Closed awoods187 closed 1 year ago

awoods187 commented 3 years ago

Currently, for the DB Console's new information, we sample every statement we get a random number in [0.0, 1.0] range, if it is lower than the sample_rate setting, then we collect stats on this statement. For example, if the sample rate is 0.5, there is a one-time 50% chance any particular statement gets sampled, regardless of how long-running it is.

This can cause long-running statements to be silent in our sampling (and therefore UI) and will make sure that not every statement is sampled.

Other databases sample every n seconds (usually 1) to make sure they catch all statements currently running.

Concerns raised by @robert-s-lee

Jira issue: CRDB-2975

awoods187 commented 3 years ago

We could also have a forcing mechanism of some sort to make sure everything not sampled is sampled after some period of time.

asubiotto commented 3 years ago

Might take a look at this

asubiotto commented 3 years ago

I don't think there's anything we can do here for 21.1, and I think a percentage of queries is fine (especially to start with). Looks like this Dapper paper by Google (https://storage.googleapis.com/pub-tools-public-publication-data/pdf/36356.pdf) talks about a similar strategy (although we sample 100x more than 1/1024 given the default sampling rate is 10/100).
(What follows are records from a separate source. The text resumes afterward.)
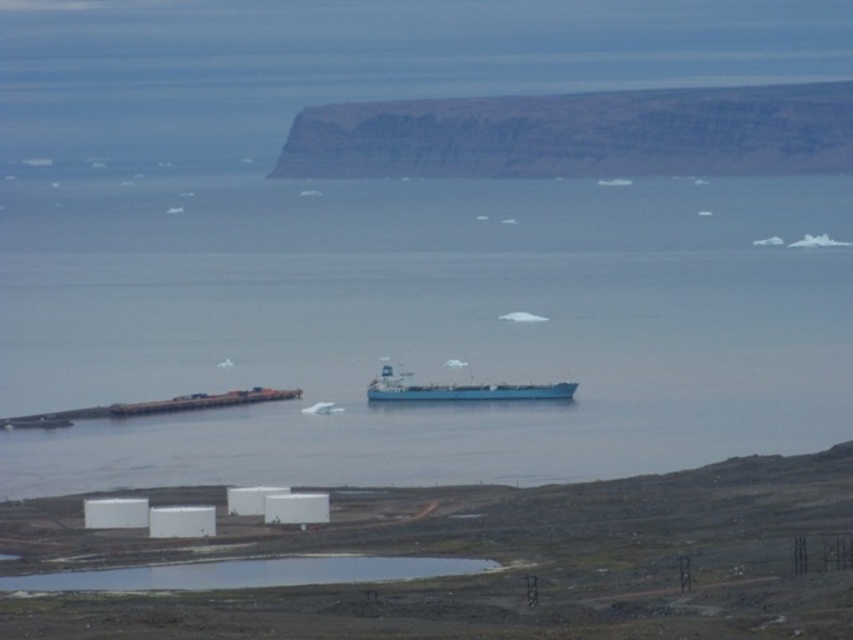 Where is `blue water at center`? This screenshot has width=853, height=640. blue water at center is located at coordinates (421, 324).

Is blue water at center thinner than rocky cliff at upper center?

Incorrect, blue water at center's width is not less than rocky cliff at upper center's.

Which is behind, point (223, 472) or point (337, 140)?

The point (223, 472) is behind.

Where is `blue water at center`? blue water at center is located at coordinates (421, 324).

Is white matte containers at lower center to the right of blue matte ship at center from the viewer's perspective?

In fact, white matte containers at lower center is to the left of blue matte ship at center.

Based on the photo, does white matte containers at lower center have a greater width compared to blue matte ship at center?

Correct, the width of white matte containers at lower center exceeds that of blue matte ship at center.

Between point (671, 573) and point (469, 388), which one is positioned behind?

Point (671, 573)

At what (x,y) coordinates should I click in order to perform the action: click on white matte containers at lower center. Please return your answer as a coordinate pair (x, y). Looking at the image, I should click on tap(492, 560).

Is rocky cliff at upper center smaller than blue matte ship at center?

Actually, rocky cliff at upper center might be larger than blue matte ship at center.

Which of these two, rocky cliff at upper center or blue matte ship at center, stands taller?

rocky cliff at upper center

Identify the location of rocky cliff at upper center. Image resolution: width=853 pixels, height=640 pixels. (578, 134). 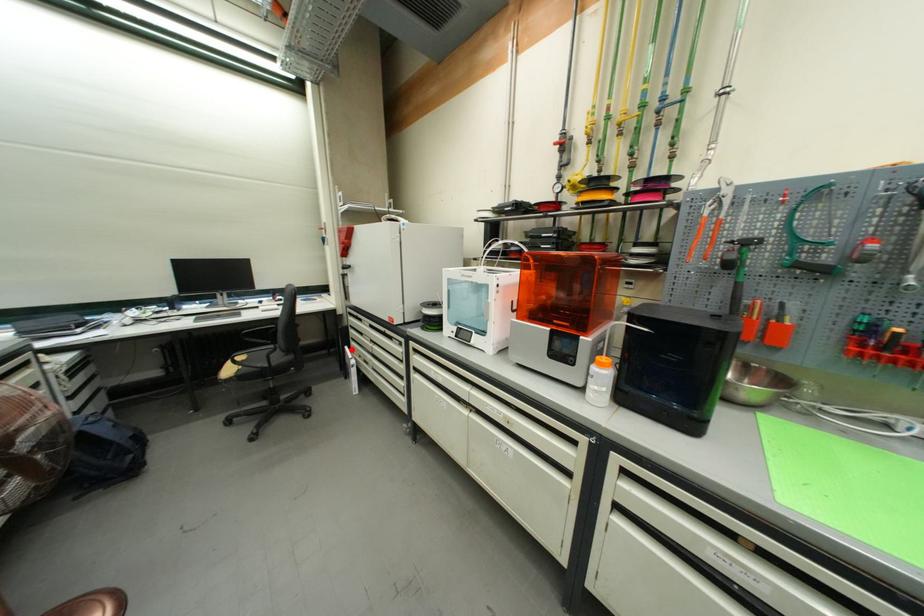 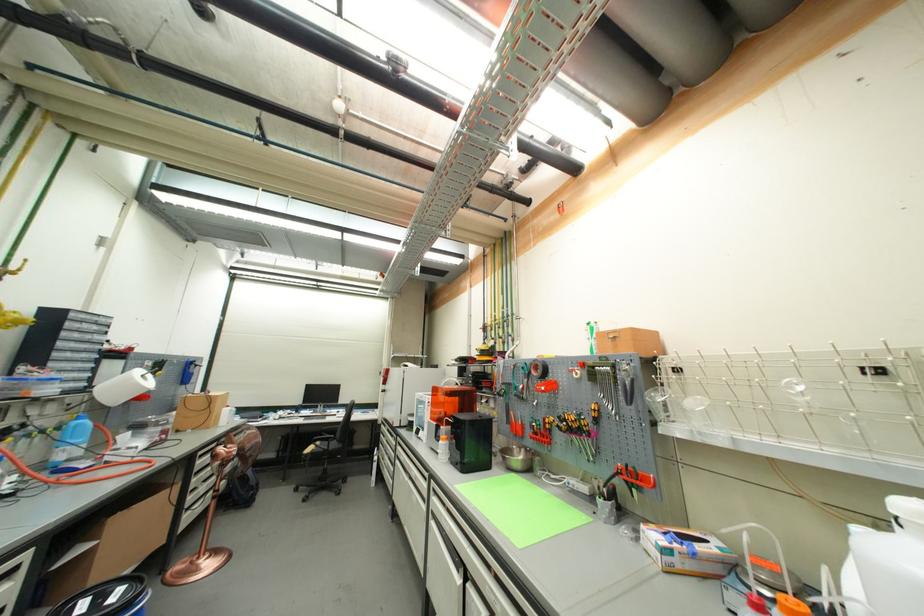 Question: A red point is marked in image1. In image2, is the corresponding 3D point closer to the camera or farther? Reply with the corresponding letter.

Choices:
 (A) The corresponding 3D point is closer.
 (B) The corresponding 3D point is farther.

Answer: (B)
I tried to implement an improvement (always sample an execution the first time we see a txn fingerprint), but the difficulty with making sampling decisions based on a finalized transaction fingerprint, or execution time, is that you have to wait until the end of the query. Since we use tracing for stats, we need to know whether or not we want to sample a transaction before we execute it.

There's been some talk about using the optimizer cost. I think this is a good idea, but will require some plumbing and maintaining some sort of histogram to build a context on whether a cost is high or not.

In conclusion I think a 10% sample rate is fine for 21.1, especially since the longer-running a workload is, the more you build up a picture of execution stats. The performance hit is relatively minimal, and the operator can always increase the rate if the stats are not up to par. Our current approach to get more granular information on which queries are slow is to enable a stmt tracing threshold which enables tracing on all transactions, but only logs the trace when the transaction latency is above the threshold. This is obviously pretty bad for performance, but since we recommend this in production right now, I don't think operators will mind increasing the sampling rate for more observability.

asubiotto commented 3 years ago

Another interesting approach for sampling is adaptive sampling. Basically, changing the sample rate based on some workload characteristics.

For any future work on this, however, I think it'd be good to get some actual data on whether our approach is insufficient.

yuzefovich commented 3 years ago

63012 will add the collection of stats on a per stmt basis the first time we see a particular stmt.

jordanlewis commented 3 years ago

@awoods187 @kevin-v-ngo I'd like to close this now that we have the "first-statement" sampling method, but curious for further thoughts...

awoods187 commented 3 years ago

I don't think our work here is done. It's great that we can collect a fingerprint the first time its run, but that isn't sufficient to make it predictable which statements will get sampled and it can mean that we don't sample more recent statements that fit into a particularly problematic fingerprint. I think we need to go back and look at a more deterministic way to understand what's being sampled similar to other databases sampling every n seconds.

github-actions[bot] commented 1 year ago

We have marked this issue as stale because it has been inactive for 18 months. If this issue is still relevant, removing the stale label or adding a comment will keep it active. Otherwise, we'll close it in 10 days to keep the issue queue tidy. Thank you for your contribution to CockroachDB!